GW Why the mail ballot?

DL We thought the best way for everybody to have the opportunity to vote was by having the ballots mailed to them as opposed to their having to go to a designated voting place here on campus. The SEIU Local 500 initially resisted a mail ballot, but we are familiar with the hectic schedules of part-time faculty and, therefore, fought hard for this more inclusive process. The mail ballot makes voting a quick and easy process.

GW Will SEIU Local 500 require that all part-time faculty join the union and adhere to its regulations?

DL We can’t speculate about what might be the outcome of the collective bargaining process, but we do know that almost all Service Employees International Union contracts, of which Local 500 is a part, have a union security clause that requires union membership as a condition of continued employment. A union security clause would most likely preclude part-time faculty from teaching if they are not members of the union. The SEIU Local 500 could also compel all of its members to follow the bylaws of its affiliated entities. These rules often include fines and sanctions for non-payment of union assessments or for refusal to engage in picketing, strikes or other job actions.

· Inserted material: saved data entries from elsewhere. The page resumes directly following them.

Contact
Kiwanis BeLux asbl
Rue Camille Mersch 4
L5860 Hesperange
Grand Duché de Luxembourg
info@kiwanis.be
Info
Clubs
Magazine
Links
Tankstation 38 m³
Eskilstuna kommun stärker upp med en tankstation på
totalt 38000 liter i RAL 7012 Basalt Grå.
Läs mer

GW How does the hiring of part-time faculty work now?

DL Right now, department chairs and program directors have flexibility to find the most qualified instructors and to negotiate individually with them on issues relating to course content, scheduling and salary. I did that when I was chair of the physics department. The system worked well for the faculty and benefited the students; our part-time faculty members received excellent reviews. If we end up in a union type of situation, the union will be the representative for their employment, not the faculty.

GW What would be the impact of unionization on the part-time faculty?

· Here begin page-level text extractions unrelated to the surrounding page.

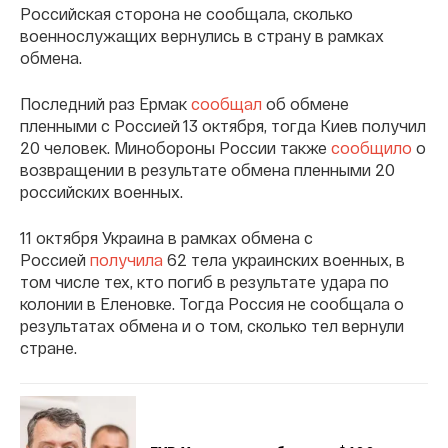
Российская сторона не сообщала, сколько
военнослужащих вернулись в страну в рамках
обмена.
Последний раз Ермак
сообщал
об обмене
пленными с Россией 13 октября, тогда Киев получил
20 человек. Минобороны России также
сообщило
о
возвращении в результате обмена пленными 20
российских военных.
11 октября Украина в рамках обмена с
Россией
получила
62 тела украинских военных, в
том числе тех, кто погиб в результате удара по
колонии в Еленовке. Тогда Россия не сообщала о
результатах обмена и о том, сколько тел вернули
стране.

DL I think what people have to realize is that the part-time faculty is a diverse population with many different goals and priorities. We have faculty members who work full-time in the corporate world, in the federal government, in non-profit organizations and so forth. They teach for several reasons, including because we invite them to teach since we feel that they bring something special to the classroom. Some of them teach because it’s something they want to do. It may be part of their intellectual growth. Unionization by its very nature will standardize the treatment of the part-time faculty at the University. At this time, the varying issues among part-time faculty are primarily addressed by department chairs. Unionization may remove the ability of those chairs to address those issues and replace it with a uniform “one size fits all” approach. It also could impede our ability to recruit prestigious outside professionals.

Other repercussions on the part-time faculty could include imposing working conditions that would make the assignment and scheduling of classes difficult for part-time faculty members; reduce opportunities for the creation and revision of courses; and polarize relations with the full-time faculty on matters from scheduling to evaluations to compensation.

I do not mean to suggest that the part-time faculty at GW does not have legitimate concerns, only that I do not believe that unionization is the best way to address them. And, I should also point out that the union cannot mandate change — in a union, setting terms and conditions of employment are negotiated through the collective bargaining process, a process that can take many, many months and may not result in an agreement at all.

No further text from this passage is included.